Los niños son así: a veces se obsesionan con algo y, al momento siguiente, lo han olvidado por completo.

El sábado había montado una buena pataleta, pero se calmó bastante después de que lo regañaran.

El domingo no volvió a mencionar que quería ir al jardín de infancia y se pasó el día viendo dibujos animados.

¡Esto lo demostraba!

La resistencia de Hanghang en ese momento era, en realidad, predecible.

Justo cuando Yang Yuxi iba a dar un paso adelante para consolarlo, llegó Huang Jun con Qingqing y Weiwei.

Weiwei, al ver a Hanghang llorar en la puerta del jardín de infancia, preguntó con curiosidad y amabilidad: —¿Hanghang, por qué lloras?

Qingqing también se acercó, consolando suavemente a Hanghang: —Hanghang, no llores, vamos juntos a clase.

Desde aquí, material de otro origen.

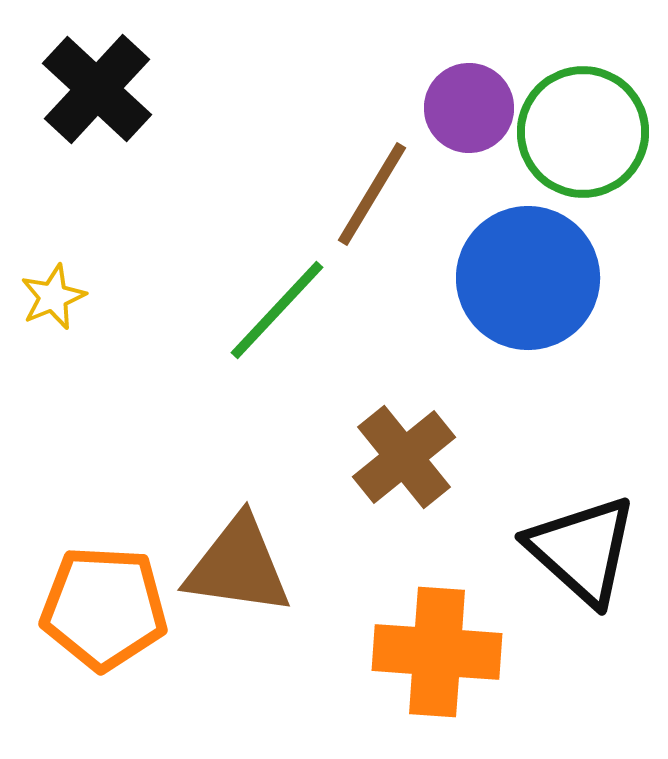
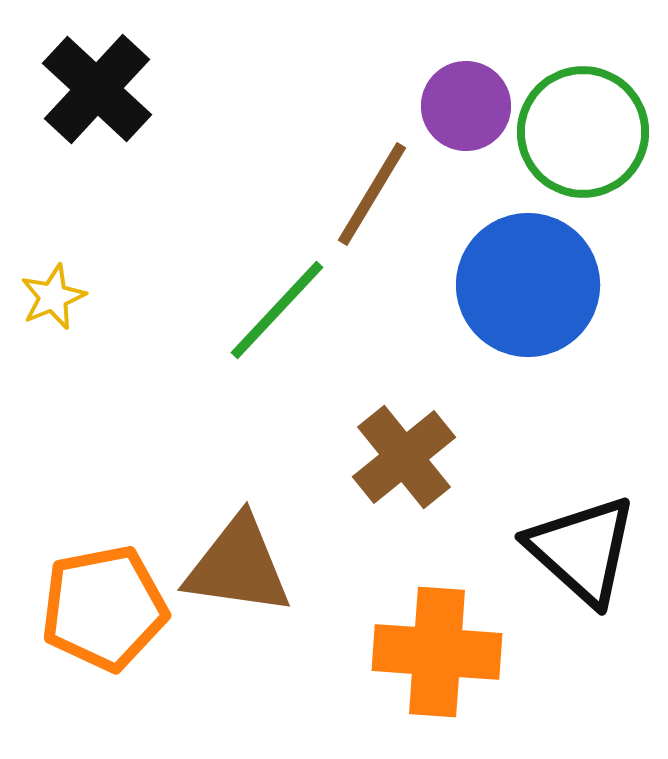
purple circle: moved 3 px left, 2 px up
blue circle: moved 7 px down
orange pentagon: rotated 14 degrees counterclockwise
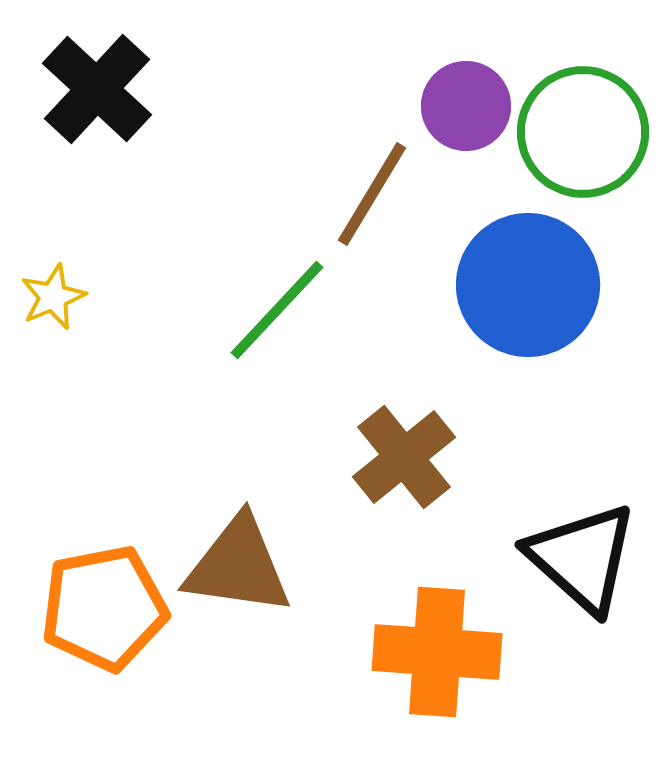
black triangle: moved 8 px down
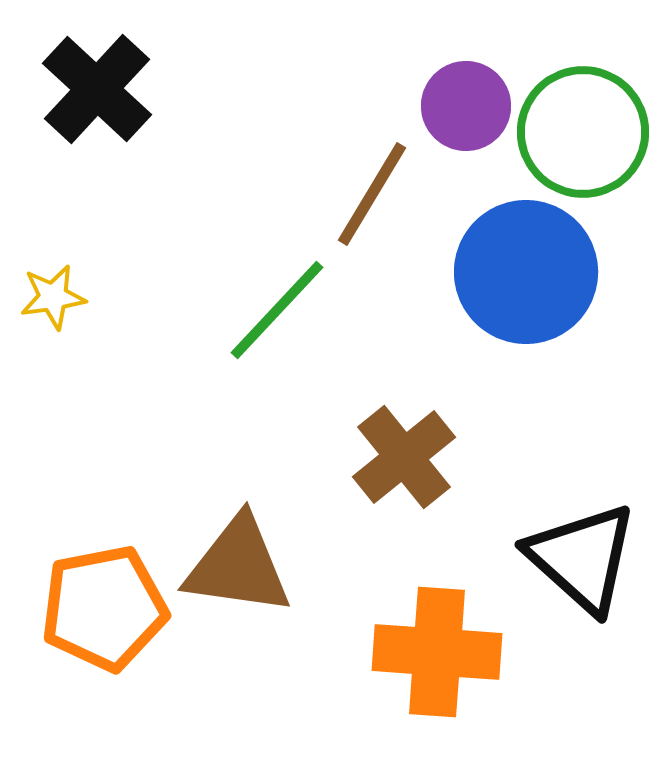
blue circle: moved 2 px left, 13 px up
yellow star: rotated 14 degrees clockwise
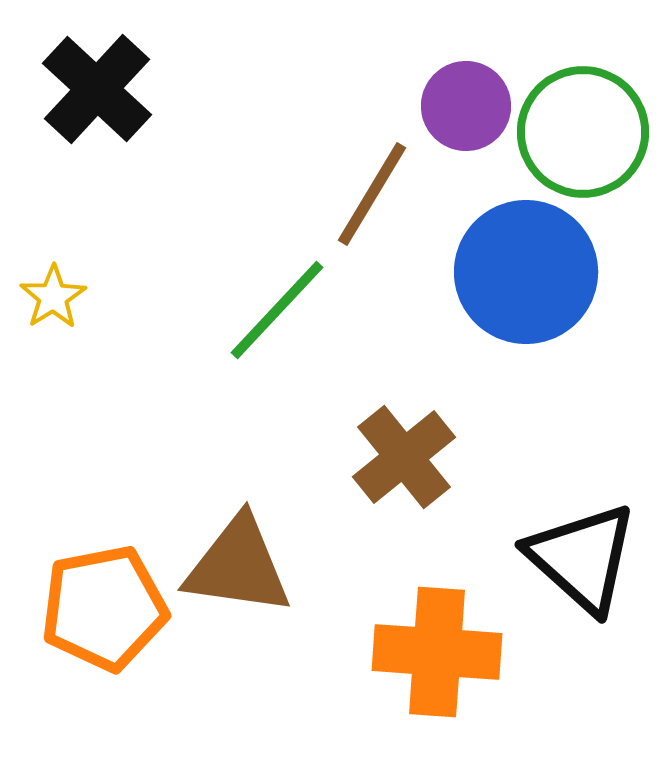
yellow star: rotated 24 degrees counterclockwise
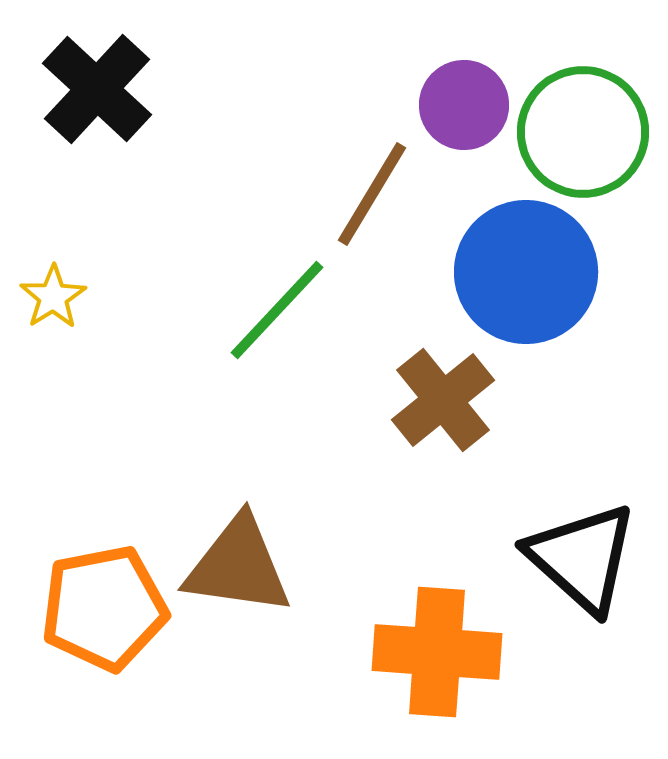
purple circle: moved 2 px left, 1 px up
brown cross: moved 39 px right, 57 px up
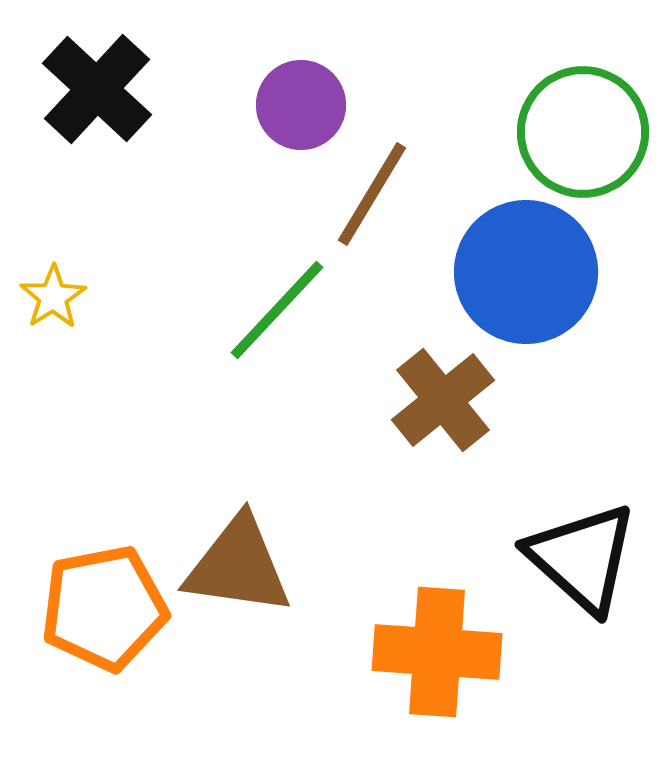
purple circle: moved 163 px left
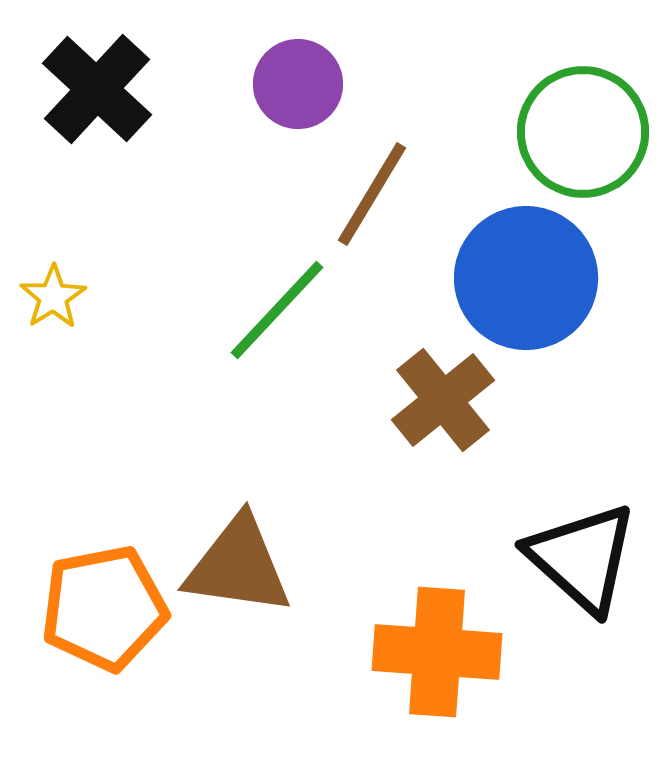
purple circle: moved 3 px left, 21 px up
blue circle: moved 6 px down
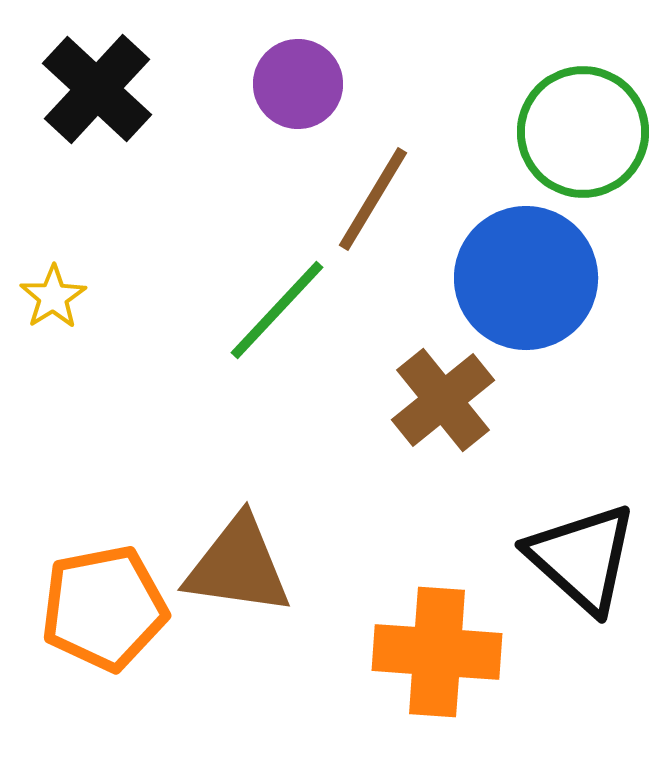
brown line: moved 1 px right, 5 px down
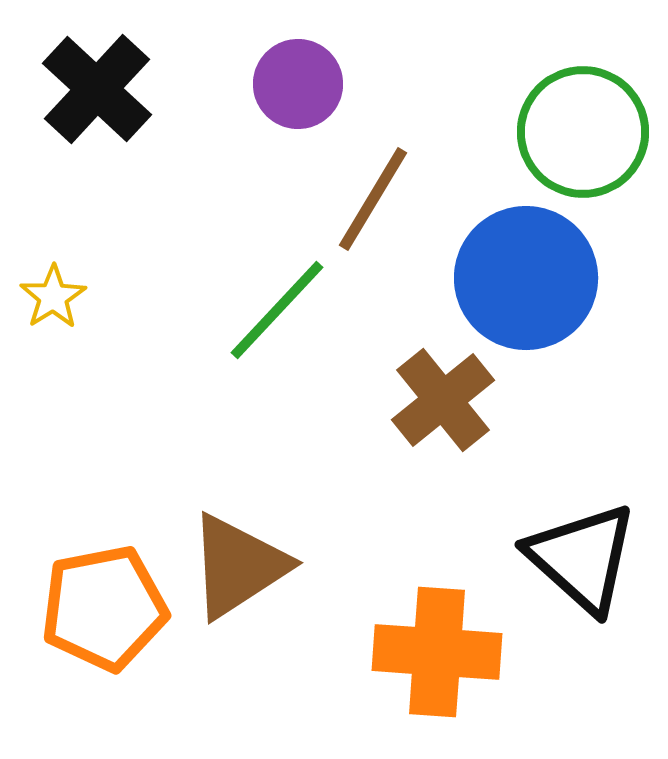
brown triangle: rotated 41 degrees counterclockwise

Luego, mi papá nos hará snacks.

¿No decías que los snacks de mi papá eran los que más te gustaban?

Vamos adentro a esperar, ¿vale?

Las palabras de Qingqing hicieron que los ojos de Hanghang se iluminaran y sus sollozos fueron cesando poco a poco.

Levantó la vista hacia Qingqing con los ojos llorosos, debatiéndose internamente.

Al ver esto, los ojos de Weiwei brillaron con picardía mientras bromeaba: —Hanghang, si no entras, me comeré todos los snacks ricos con los otros niños.

La broma de Weiwei preocupó al instante a Hanghang.

Rápidamente levantó la vista y dijo: —No, no, no se los acaben.

¡Hanghang todavía quiere comer, todavía quiere!

No pueden acabárselos todos…

Al ver esto, Huang Jun no pudo evitar lanzarle a Weiwei una mirada de reproche.

Se adelantó y le dijo amablemente a Hanghang: —Hanghang, no te preocupes, habrá snacks para todos.

Prometo que todos los niños podrán comer snacks deliciosos.

Vamos juntos al aula a esperarlos, ¿vale?

Al oír esto, Hanghang asintió.

Tomó la mano de Huang Jun y lo siguió al interior del centro.